- INSTRUCTIONS TO FOLLOW:
What is needed is an exact copy of the lines from the one containing "Наш автосервис в ЮАО" through the last line of the entries below, both included.

### INFORMATION PROVIDED ###

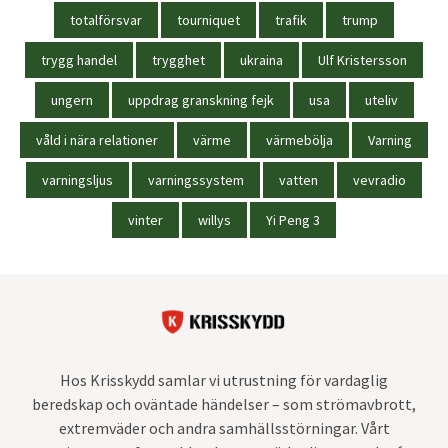
totalförsvar
tourniquet
trafik
trump
trygg handel
trygghet
ukraina
Ulf Kristersson
ungern
uppdrag granskning fejk
usa
uteliv
våld i nära relationer
värme
värmebölja
Varning
varningsljus
varningssystem
vatten
vevradio
vinter
willys
Yi Peng 3
Hos Krisskydd samlar vi utrustning för vardaglig
beredskap och oväntade händelser – som strömavbrott,
extremväder och andra samhällsstörningar. Vårt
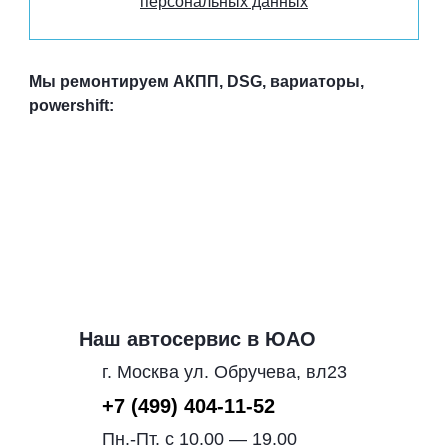
персональных данных
Мы ремонтируем АКПП, DSG, вариаторы,
powershift:
Наш автосервис в ЮАО
г. Москва ул. Обручева, вл23
+7 (499) 404-11-52
Пн.-Пт. с 10.00 — 19.00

###

- THE COMPLETED TASK:
Наш автосервис в ЮАО
г. Москва ул. Обручева, вл23
+7 (499) 404-11-52
Пн.-Пт. с 10.00 — 19.00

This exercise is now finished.